Author: Vince Quill, CoinTelegraph; Translator: Deng Tong, Golden Finance
OpenAI co-founder Ilya Sutskever recently spoke at the Neural Information Processing Systems (NeurIPS) 2024 conference in Vancouver, Canada.
Sutskever said that the growth of computing power through better hardware, software and machine learning algorithms is outpacing the total amount of data available for AI model training. The AI researcher likened data to fossil fuels, which will eventually run out.
"Data is not growing because we only have one internet. You could even say that data is the fossil fuel of AI," Sutskever said.
"It was created in a certain way, and now we use it, and we have reached peak data, and there will be no more data." "- We have to deal with the data we have."
The OpenAI co-founder predicts that agent AI, synthetic data, and inference time computing are the next evolution of AI, which will eventually give rise to AI superintelligence.
Chart comparing computing power and dataset size for AI pre-training.
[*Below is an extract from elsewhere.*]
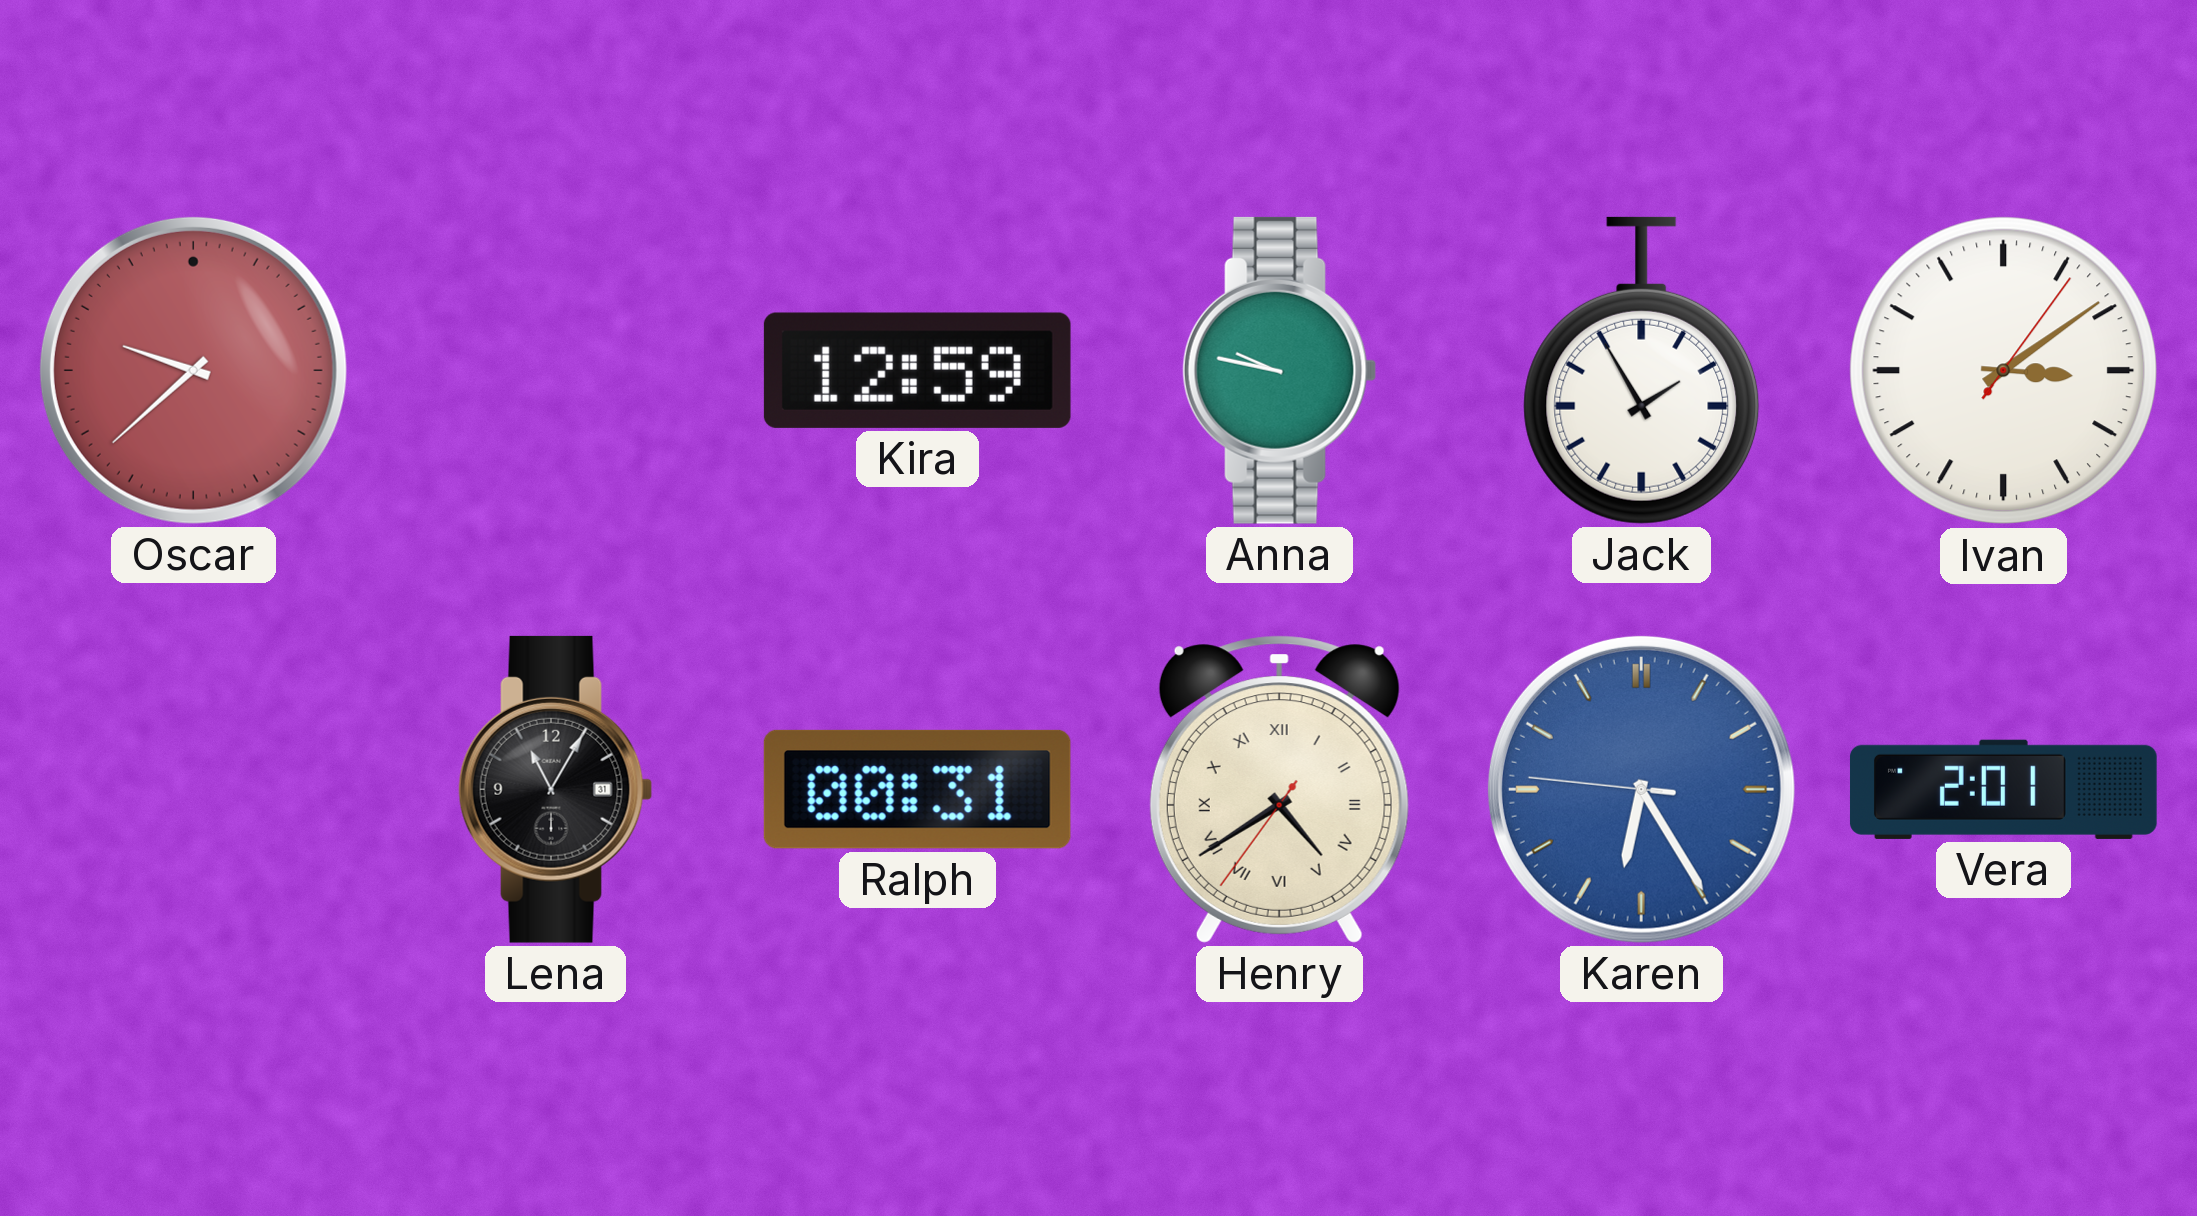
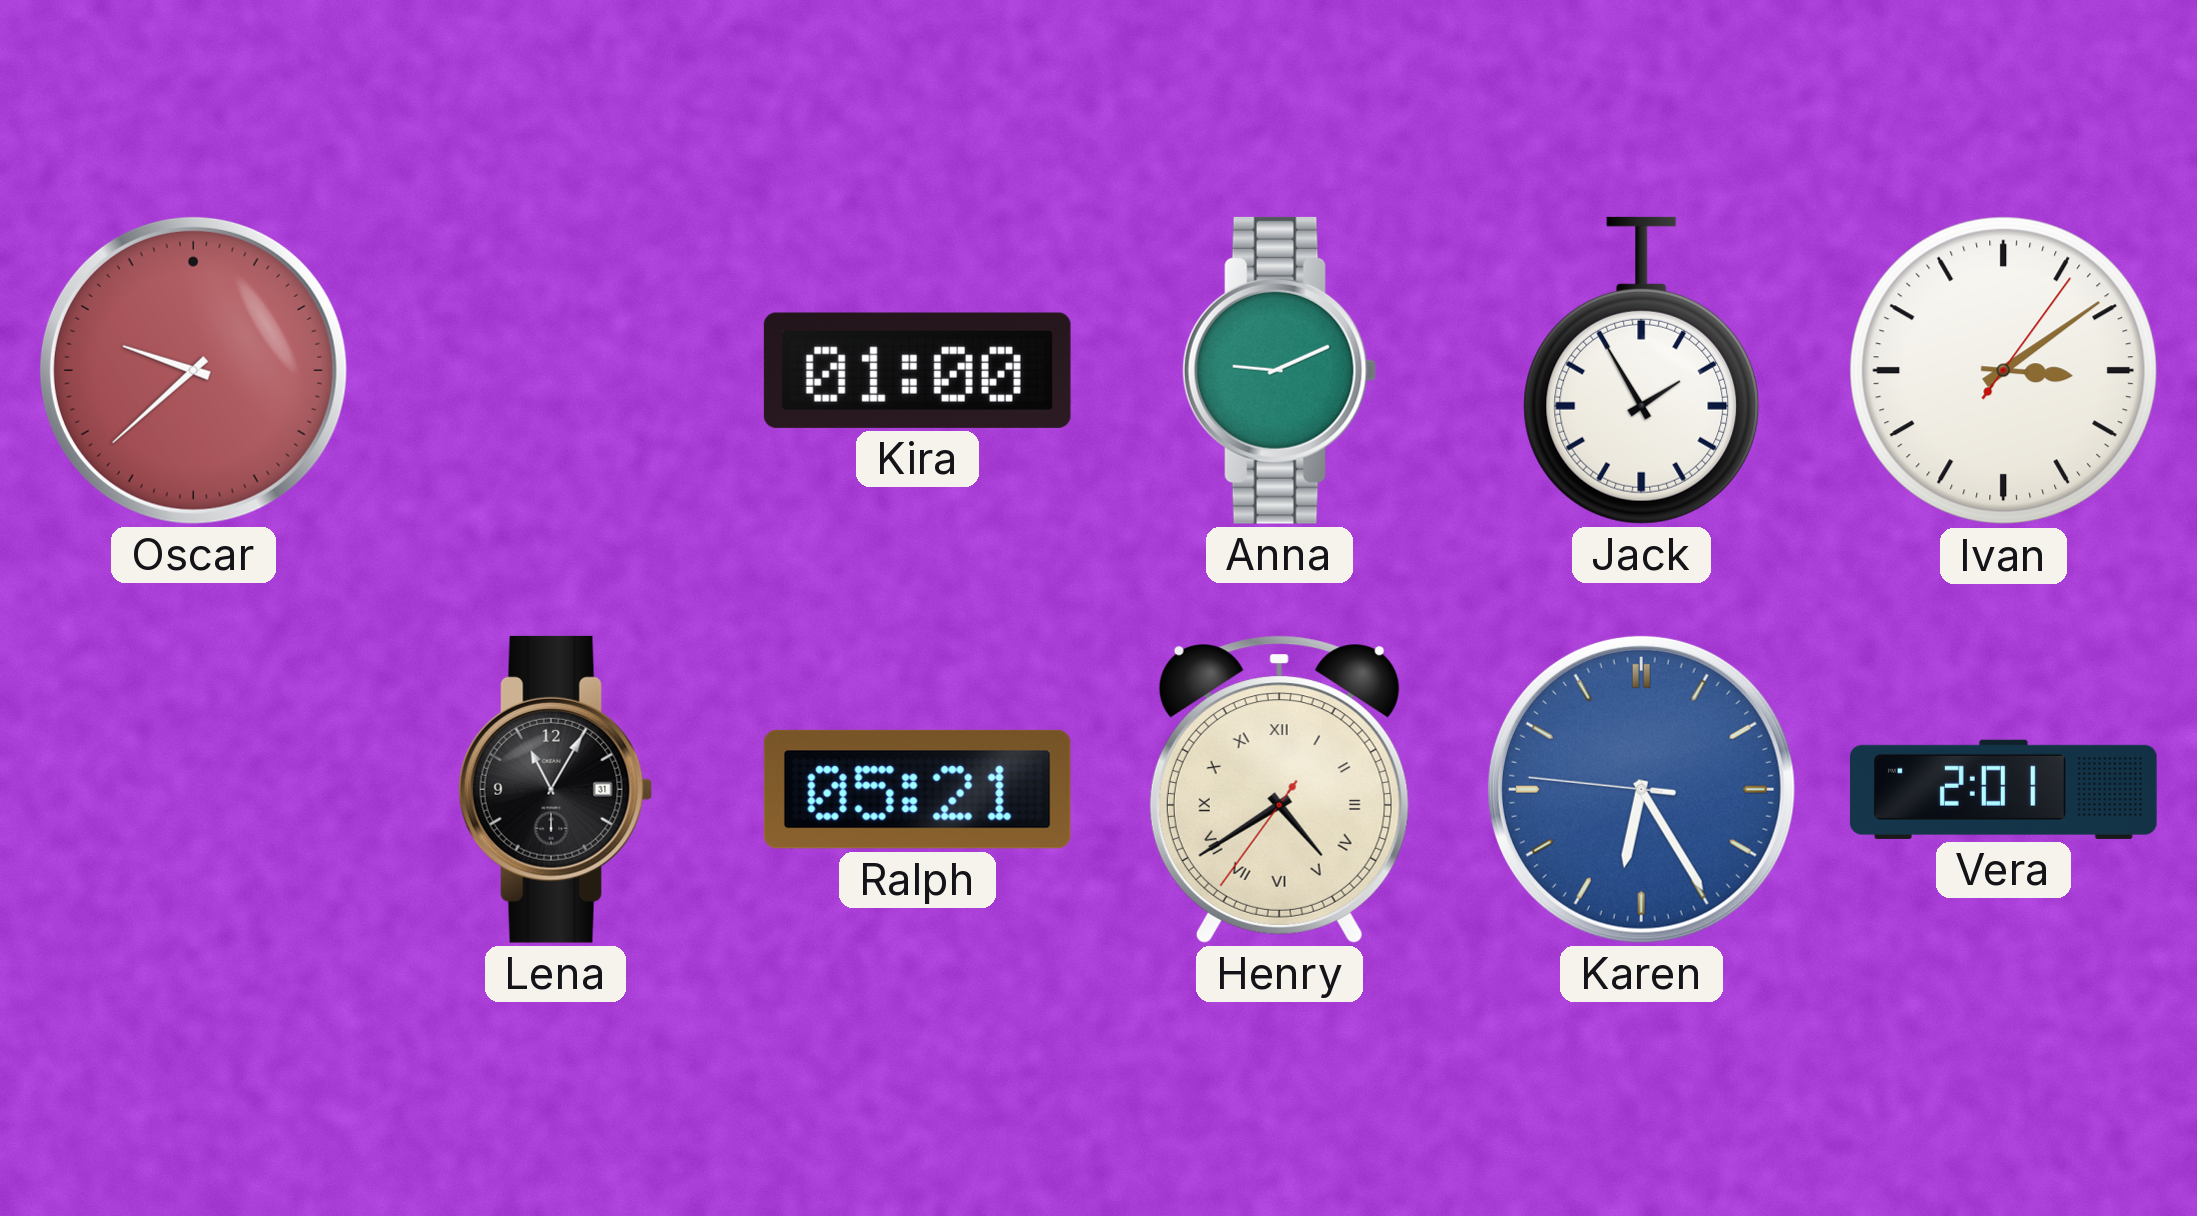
Kira: 12:59 -> 01:00
Anna: 9:47 -> 9:11
Ralph: 00:31 -> 05:21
Source: TheAIGRID, Ilya Sutskever
AI Agents Are Taking the Crypto World by Storm
AI agents will surpass current chatbot models, be able to make decisions without human input, and have become a popular narrative in the crypto space with the rise of AI Memecoins and Large Language Models (LLMs) such as Truth Terminal.
Truth Terminal quickly gained popularity after LLM began promoting a meme coin called Goatseus Maximus (GOAT), which eventually reached a market cap of $1 billion and attracted the attention of retail investors and venture capitalists.
GOAT token market information. Source: CoinMarketCap
Google’s DeepMind artificial intelligence lab has launched Gemini 2.0, an AI model that will power artificial intelligence agents.
According to Google, agents built using the Gemini 2.0 framework will be able to assist with complex tasks such as coordination between websites and logical reasoning.
Advances in AI agents that can act and reason independently will lay the foundation for AI to break free from data hallucinations.
AI hallucinations occur due to incorrect datasets and the increasing reliance of AI pre-training on using old LLMs to train new ones, which degrades performance over time.